Paring this down further requires sales recovery, which is not happening at the desired pace. In spite of news about a slow improvement in the residential real estate market, DLF’s June quarter net sales fell by 21% over a year ago. That was way below what the Street had forecasted.
A look at relevant sales parameters over the last eight quarters shows how bad the situation is. The sales pickup is not enough to ease cash flow stress in the near term. Quarterly sales booked have been consistently low at 0.2-0.9 million sq. ft. with a downward bias. In fact, the June quarter had no sales from existing completed projects. On the other hand, Rs270 crore worth of legacy bookings were cancelled.
Add to this the huge closing balance of existing projects. Although this has been reducing, DLF’s June quarter closing balance was 21.9 million sq. ft. The balance sheet for FY16 pegs the inventory at Rs17,000 crore, which is a grave concern as it is nearly twice the annual sales (including lease income of commercial assets).

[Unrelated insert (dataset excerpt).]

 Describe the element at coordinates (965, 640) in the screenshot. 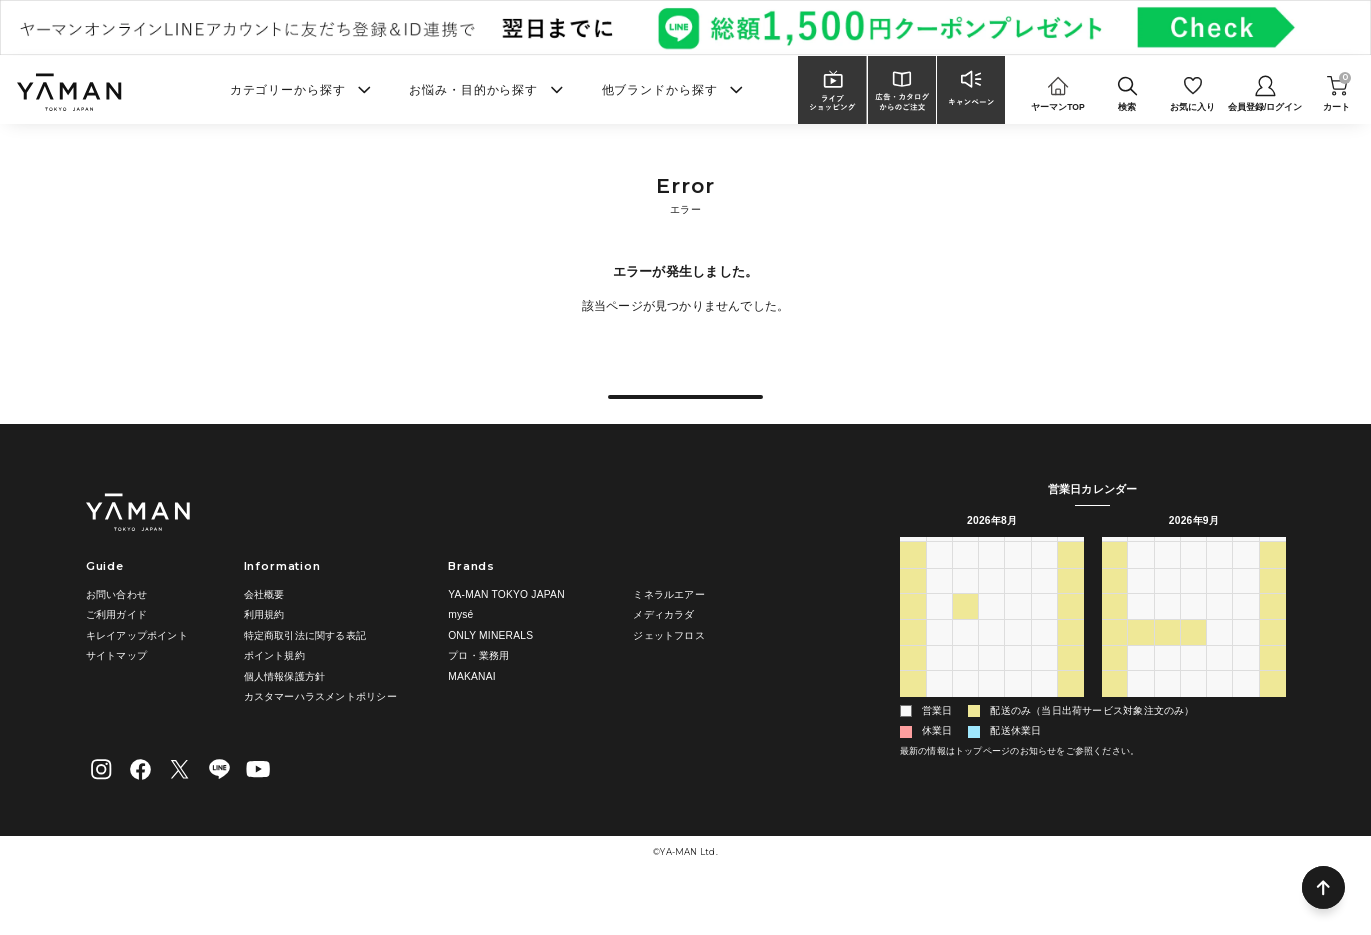 I see `4 [2026年8月4日]` at that location.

Perhaps, the main issue is that the National Capital Region, where DLF has a major exposure, is saddled with huge inventory. The company is left holding a massive land bank in a region which may not be of much use in current conditions.
According to Santosh Yellapu, senior research analyst (infrastructure) at Angel Broking Pvt. Ltd , “DLF’s problem is that its residential project operations are faced with negative cash flows. The firm is, perhaps due to regulatory fears, now focusing on completing and delivering existing legacy projects than launching new ones.” While this is good, it eats into its cash flows.
Meanwhile, investors are patiently waiting for promoters to sell a stake in DLF Cyber City Developers Ltd. The stock gained about 33% since April on this news. Although this sale has the potential to yield a cash inflow that can cut debt drastically, it is only a steady increase in sales of its residential properties which can generate steady cash flows to take DLF into a new growth phase.